Hydroxychloroquine, significance testing and the misinterpretation of negative results

As you probably know, for the past few months, a controversy has been raging about hydroxychloroquine. Some people think it’s effective to treat COVID-19, whereas others think it doesn’t work or even that it’s harmful. One might have thought that only experts would get emotionally involved in this debate, but amazingly it has become a huge political issue. In the US, Trump endorsed the treatment, which could explain why it became political, but it’s the same thing in France where this explanation isn’t available, so I think it rather speaks to the ability of the culture war to move even into seemingly technical, non-political issues. Anyway, I don’t really care about hydroxychloroquine (I know people don’t believe me when I say that, but it’s true), so I’m not going to argue either for or against it. Instead, I want to focus on a study that was published in the New England Journal of Medecine a few weeks ago, because I think it illustrates a widespread problem about how negative results are interpreted in both the scientific literature and the media, as well as the low quality of medical research.

The study in question is a randomized controlled trial of hydroxychloroquine used as post-exposure  prophylaxis for COVID-19. (At least that’s what the authors claim, but one could argue they were at least in part testing whether hydroxychloroquine was effective as a treatment used early after infection, although I won’t be discussing this question.) They enrolled 821 people who were asymptomatic at the beginning of the trial, but had likely been exposed to people with COVID-19, either because someone in their household had been infected or because they were healthcare workers and were exposed to someone with COVID-19 at work.

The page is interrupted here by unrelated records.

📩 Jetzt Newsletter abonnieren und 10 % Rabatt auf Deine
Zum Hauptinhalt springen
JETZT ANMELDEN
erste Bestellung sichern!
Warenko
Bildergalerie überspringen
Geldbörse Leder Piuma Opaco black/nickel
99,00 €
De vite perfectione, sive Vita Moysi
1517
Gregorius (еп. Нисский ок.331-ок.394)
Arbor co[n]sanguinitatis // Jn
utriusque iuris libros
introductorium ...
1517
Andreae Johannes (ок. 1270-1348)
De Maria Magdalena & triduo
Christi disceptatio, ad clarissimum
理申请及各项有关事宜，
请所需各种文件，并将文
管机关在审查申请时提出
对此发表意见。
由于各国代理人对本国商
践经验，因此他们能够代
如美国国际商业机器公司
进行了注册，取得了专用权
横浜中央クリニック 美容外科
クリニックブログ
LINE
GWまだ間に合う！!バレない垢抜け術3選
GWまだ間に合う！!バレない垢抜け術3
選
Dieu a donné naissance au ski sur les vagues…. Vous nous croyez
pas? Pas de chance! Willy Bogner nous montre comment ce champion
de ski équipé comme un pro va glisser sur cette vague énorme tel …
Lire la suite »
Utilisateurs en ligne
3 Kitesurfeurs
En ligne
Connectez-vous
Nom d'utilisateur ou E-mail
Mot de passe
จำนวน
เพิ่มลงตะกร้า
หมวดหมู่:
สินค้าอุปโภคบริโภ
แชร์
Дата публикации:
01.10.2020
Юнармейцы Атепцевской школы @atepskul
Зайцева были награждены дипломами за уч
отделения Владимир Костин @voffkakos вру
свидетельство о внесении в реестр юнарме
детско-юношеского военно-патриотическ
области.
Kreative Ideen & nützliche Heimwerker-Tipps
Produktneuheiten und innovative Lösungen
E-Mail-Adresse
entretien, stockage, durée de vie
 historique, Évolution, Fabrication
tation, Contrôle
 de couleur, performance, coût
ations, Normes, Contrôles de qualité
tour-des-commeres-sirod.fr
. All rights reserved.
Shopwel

Participants were randomly assigned to either the treatment or control group and were shipped hydroxychloroquine or a placebo immediately afterward. Outcome data were collected online through a questionnaire filled by the participants themselves. After 14 days, 49 of 414 (11.8%) of the people in the treatment group were deemed to have COVID-19, whereas 58 of 407 (14.3%) of the people in the control group were, but the difference was not statistically significant.

This study was immediately hailed as proving that hydroxychloroquine was not effective against SARS-CoV-2 and, to this day, continues to be cited whenever someone claims that hydroxychloroquine works. Again, I’m not saying that hydroxychloroquine is effective against the virus whether as prophylaxis or treatment (I have no idea), but what I know is that it makes no sense to draw this conclusion from that study. People think it follows from the fact that, although the proportion of participants who ended up infected was smaller in the treatment group than in the control group, the difference wasn’t statistically significant. But despite a widespread misconception to the contrary, the fact that a study failed to find a statistically significant effect is not, in and of itself, evidence that there is no effect. In the case of this study, not only is the result not evidence that hydroxychloroquine is not effective, but to the extent that it’s evidence of anything, it’s evidence that hydroxychloroquine reduces the probability of infection.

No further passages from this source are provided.